Crazy flying netbios packets

Has anyone done any estimates on how much net-wide traffic is useless
netbios udp? Are there any suggestions for cutting large chunks of this
out of my network without punishing SAMBA and other users who need it?

Has anyone done any estimates on how much net-wide traffic is useless
netbios udp?

No. But then again, theres a lot of useless traffic, i.e. Phlegm-ings
rants currently on the ietf list (at least he's not on NANOG, whew)

Are there any suggestions for cutting large chunks of this
out of my network without punishing SAMBA and other users who need it?

1. Implement WINS within the organization and set the netbios node type to
h node (0x8) This will force the netbios stack to use a wins lookup and
then a lookup via broadcast.
2. Implement WINS within the organization and set the netbios node type to
p node (0x4?) This forces the client to ONLY use the WINS server. Note
every server has to be registered in the wins database.

Neither of these affect DNS resolution.

Also, try blocking udp and tcp ports 137, 138 and 139 at your borders.
Wins, properly implemented, can eliminate about 90%+ of useless name
resolution traffic.

Anxiously waiting for Fraziers Linux response :slight_smile:

Eric

Pete Ashdown wrote:

Has anyone done any estimates on how much net-wide traffic is useless
netbios udp? Are there any suggestions for cutting large chunks of this
out of my network without punishing SAMBA and other users who need it?

Has anybody done an estimate on how much net-wide traffic is useless :wink:

1. Implement WINS within the organization and set the netbios node type to
h node (0x8) This will force the netbios stack to use a wins lookup and
then a lookup via broadcast.
2. Implement WINS within the organization and set the netbios node type to
p node (0x4?) This forces the client to ONLY use the WINS server.
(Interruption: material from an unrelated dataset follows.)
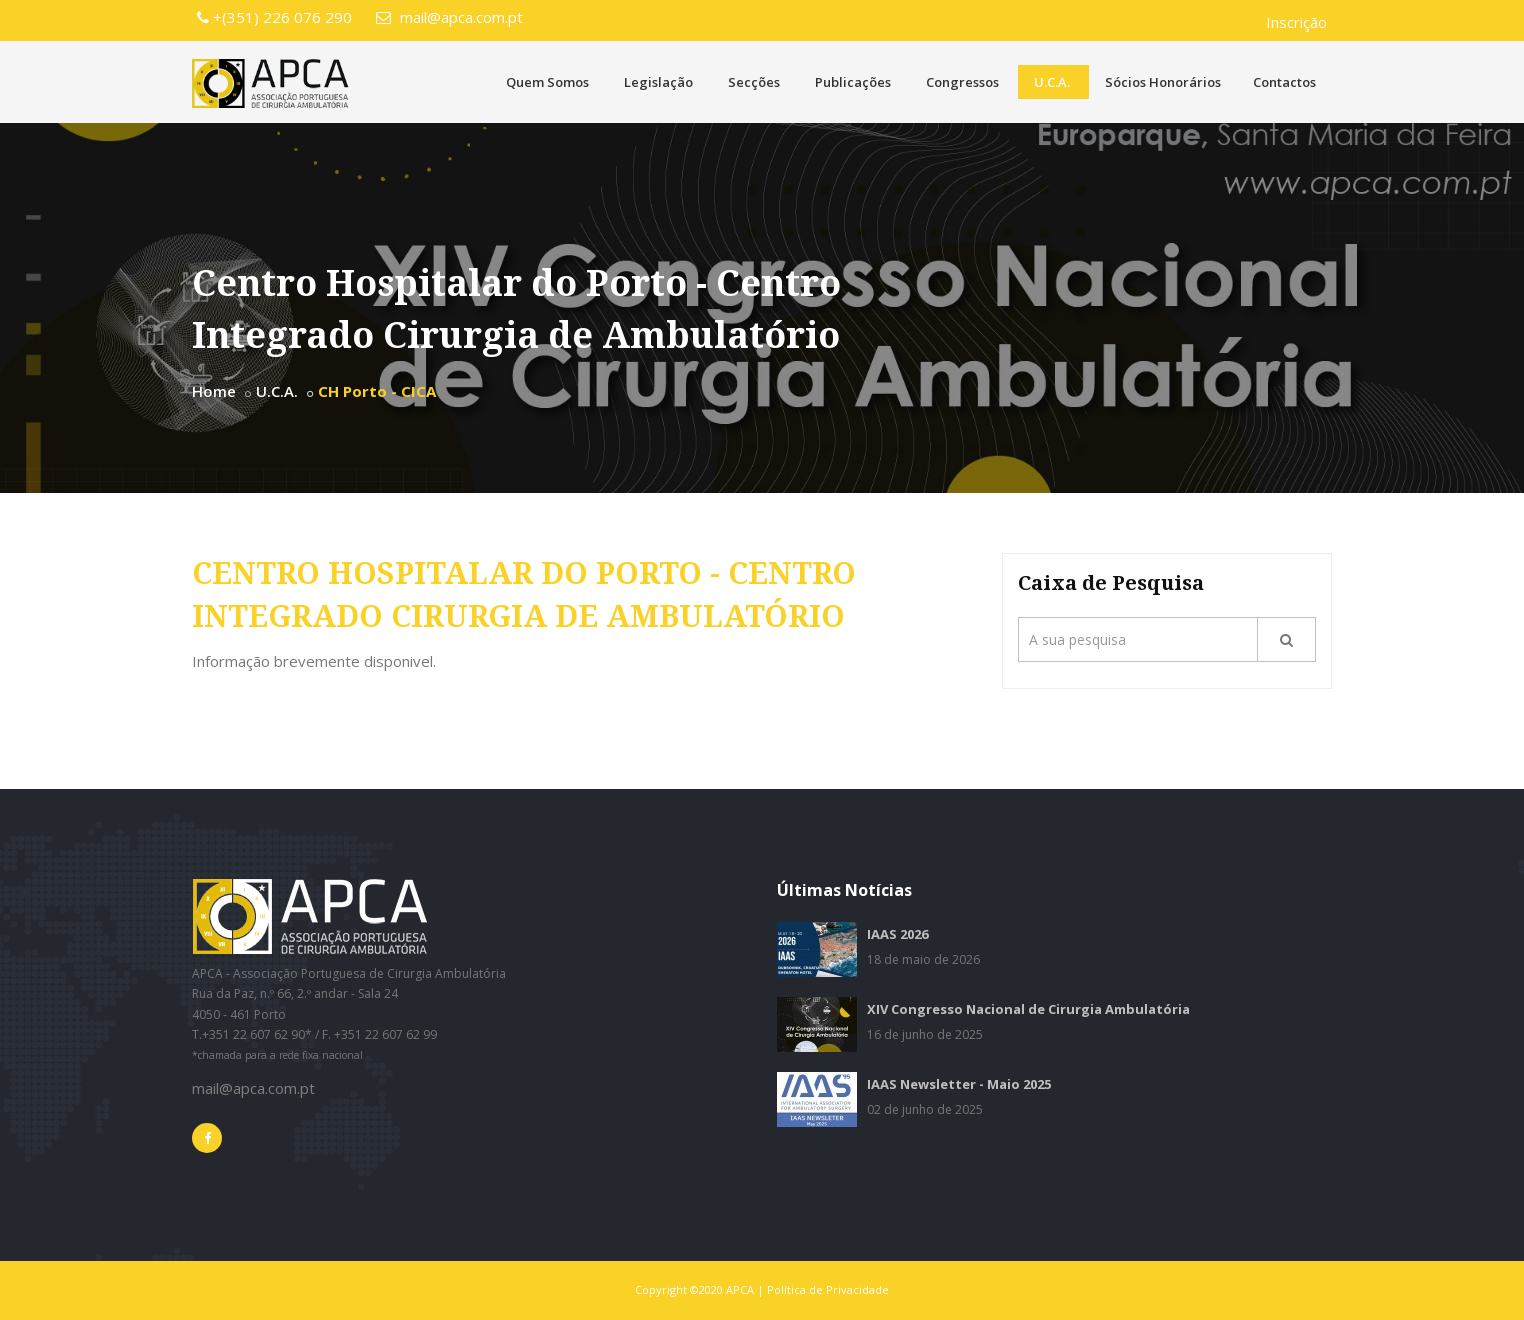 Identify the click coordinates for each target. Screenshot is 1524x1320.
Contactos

Note
every server has to be registered in the wins database.

Neither of these affect DNS resolution.

Also, try blocking udp and tcp ports 137, 138 and 139 at your borders.
Wins, properly implemented, can eliminate about 90%+ of useless name
resolution traffic.

These are all very good suggestions. Blocking 137/udp, 138/udp, and
139/tcp is a very good idea if you can afford to do that.
At a minimum, one should block 137/udp at your border's egress and
here is one compelling reason why:

There is a very popular WWW log analysis program by the name of
WebTrends. It is run on a Win32 platform and when processing
GIGs of www access-logs, it will uni-cast for WINS resolution to
every foreign IP if finds for WINS name resolution, fail,
and then use DNS for resolution.

My fear (uneducated on the matter) is that it is not WebTrends but
Microsoft's gethostbyaddr() call which would mean that this type of
crazy 137/udp WINS resolution traffic is more commonly mis-used than
we think.

-Tim Keanini
   %%%%%%%%%%%%%%%%%%%%%%%%%%%%%%%%%%%%%%%%%%%%%%%%%%%%%%%%%%%%%%%%%%%%%%
   \ Tim Keanini | "The limits of my language, /
   / | are the limits of my world." \
   \ blast@broder.com | --Ludwig Wittgenstein /
   \ +================================================/
   >Key fingerprint = 7B 68 88 41 A8 74 AB EC F0 37 98 4C 37 F7 40 D6 |
   / PUB KEY: http://www-swiss.ai.mit.edu/~bal/pks-commands.html \
   %%%%%%%%%%%%%%%%%%%%%%%%%%%%%%%%%%%%%%%%%%%%%%%%%%%%%%%%%%%%%%%%%%%%%%

I agree.
As an ISP, we receive huge amounts of netbios traffic (which is blocked by our acl's and causes our logs to get pretty ugly).
The customer pays dearly for this "hack": as the telco bills the customer for every initial connection and also further use.
Most single-users get pretty upset when they receive a phone bill of $3000.
It's easy to fix if you have the knowledge about how, but most single-users don't.